Зато несчастная Зося Боская была в его шалаше. Жизнь ее проходила в рабском услужении, в позоре и в вечном ужасе, ибо в сердце Азыи к ней не было ни капли сострадания. Он попросту издевался над нею только за то, что она не была Басей. В ней была свежесть и прелесть полевого цветка, в ней была молодость и красота, и он наслаждался ее красотой, но при каждом удобном случае он попирал ее ногами и стегал плетью ее нежное белое тело. Жизнь для нее стала страшнее ада, ибо она жила уже без всякой надежды. Жизнь ее зацвела в Рашкове, зацвела весенним цветком любви к Нововейскому. Она полюбила его от всей души, полюбила эту рыцарскую, благородную, честную натуру, и вот она стала игрушкой, невольницей отвратительного слепца; дрожа, как избитая собака, она должна была ползать у его ног, смотреть ему в глаза, смотреть на его руки, не хватаются ли они за плетку, и сдерживать дыхание, и сдерживать слезы.

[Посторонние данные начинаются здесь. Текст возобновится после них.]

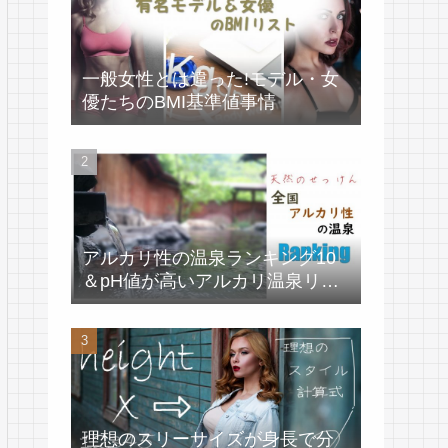
一般女性とは違った!モデル・女
優たちのBMI基準値事情
アルカリ性の温泉ランキング10
＆pH値が高いアルカリ温泉リス
ト
理想のスリーサイズが身長で分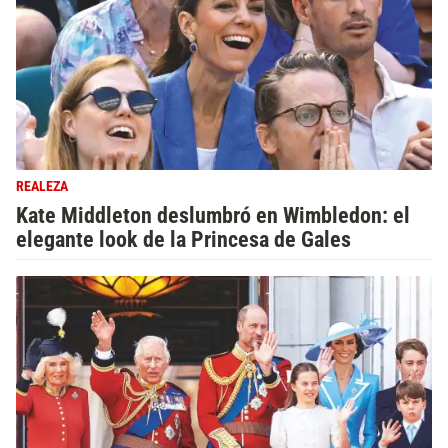
REALEZA
Kate Middleton deslumbró en Wimbledon: el
elegante look de la Princesa de Gales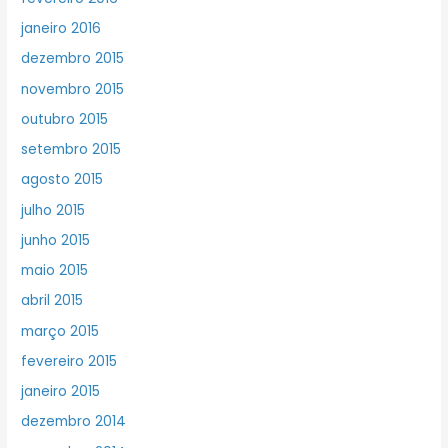
janeiro 2016
dezembro 2015
novembro 2015
outubro 2015
setembro 2015
agosto 2015
julho 2015
junho 2015
maio 2015
abril 2015
março 2015
fevereiro 2015
janeiro 2015
dezembro 2014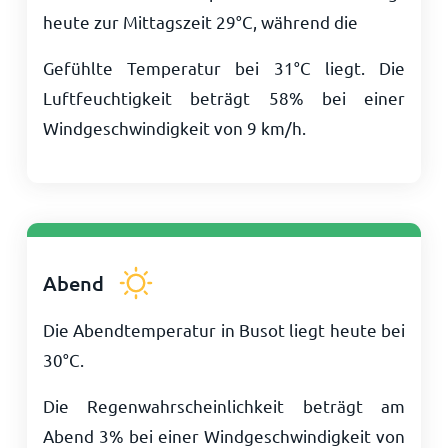
heute zur Mittagszeit
29
°
C
, während die
Gefühlte Temperatur bei
31
°
C
liegt. Die
Luftfeuchtigkeit beträgt 58% bei einer
Windgeschwindigkeit von
9
km/h
.
Abend
Die Abendtemperatur in Busot liegt heute bei
30
°
C
.
Die Regenwahrscheinlichkeit beträgt am
Abend 3% bei einer Windgeschwindigkeit von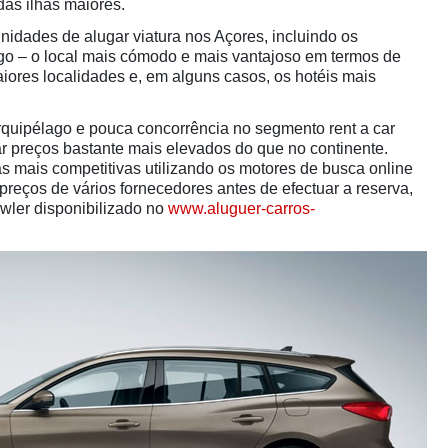
das ilhas maiores.
nidades de alugar viatura nos Açores, incluindo os
go – o local mais cómodo e mais vantajoso em termos de
aiores localidades e, em alguns casos, os hotéis mais
quipélago e pouca concorrência no segmento rent a car
r preços bastante mais elevados do que no continente.
as mais competitivas utilizando os motores de busca online
reços de vários fornecedores antes de efectuar a reserva,
wler disponibilizado no
www.aluguer-carros-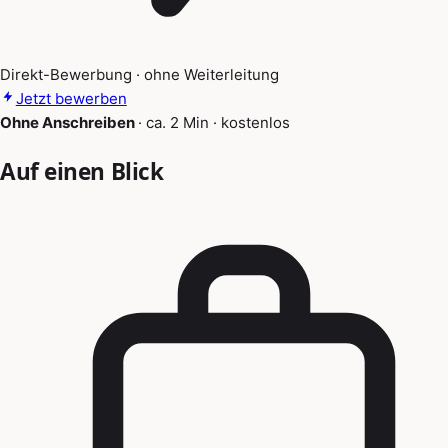
Direkt-Bewerbung · ohne Weiterleitung
Jetzt bewerben
Ohne Anschreiben
·
ca. 2 Min
·
kostenlos
Auf einen Blick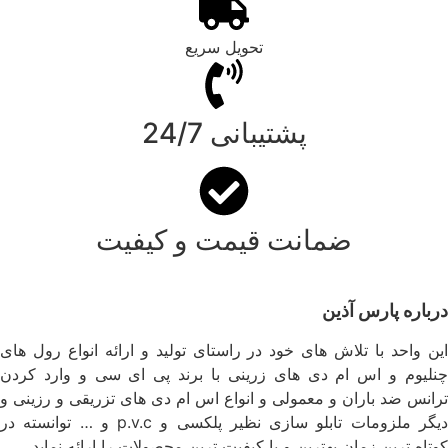
تحویل سریع
پشتیبانی 24/7
ضمانت قیمت و کیفیت
درباره پارس آذین
این واحد با تلاش های خود در راستای تولید و ارائه انواع رول های
چنلیوم و اس ام دی های زرینی با برند پی ای سی و وارد کردن
ترانس ضد باران و معمولی و انواع اس ام دی های تزریقی و رزینی و
دیگر ملزومات تابلو سازی نظیر پلکسی و p.v.c و … توانسته در
کوتاه ترین زمان بهترین و با کیفیت ترین محصولات را ارائه نماید.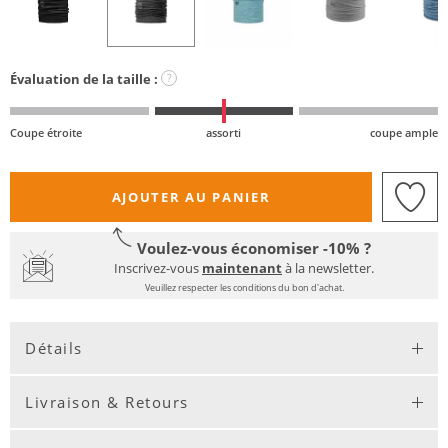
Évaluation de la taille :
?
Coupe étroite
assorti
coupe ample
AJOUTER AU PANIER
Voulez-vous économiser -10% ?
Inscrivez-vous
maintenant
à la newsletter.
Veuillez respecter les conditions du bon d'achat.
Détails
Livraison & Retours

Она прекрасно знала, что для нее уже нет и не может быть спасения; если бы даже какое-нибудь чудо смогло вырвать ее из этих страшных рук, все же она не была прежней Зосей, белой, как первый снег, способной за любовь заплатить чистотой сердца. Все это прошло безвозвратно. А так как в постигшем ее позоре с ее стороны не было никакой вины, так как она всегда была непорочна как агнец, кротка как голубка, доверчива как дитя, так как она искренне любила, то она никак не могла понять, почему судьба обидела ее так страшно, что обиду эту уже ничем нельзя вознаградить; не могла понять, почему тяготеет над нею такой неумолимый гнев Божий, и этот душевный разлад еще усиливал ее боль, ее отчаяние.
Так проходили ее дни, недели, месяцы. Азыя еще зимой прибыл в Кучункаврийскую равнину, а поход к границам Речи Посполитой начался только в июне. Все это время проходило для Зоей в позоре, в муках и в труде. Так как Азыя, несмотря на ее нежность и красоту, несмотря на то, что она жила в его шатре, не только не любил ее, но скорей ненавидел за то, что она не была Басей, и смотрел на нее как на простую невольницу, то она должна была и работать как невольница. Она водила его лошадей, его верблюдов на водопой, приносила воду для омовения, дрова, расстилала шкуры на ночь. В других отрядах турецких войск женщины не выходили из шатров, из страха перед янычарами или из уважения к обычаям, но лагерь липков стоял поодаль, а обычай не выпускать на улицу женщин между липками не был распространен: живя когда-то в Речи Посполитой, они привыкли к другим обычаям. Невольницы простых солдат выходили даже с непокрытым лицом. Женщинам, правда, запрещено было выходить дальше границы липковского лагеря, ибо за этими границами их бы непременно похитили, но в пределах лагеря они могли ходить свободно и заниматься хозяйством.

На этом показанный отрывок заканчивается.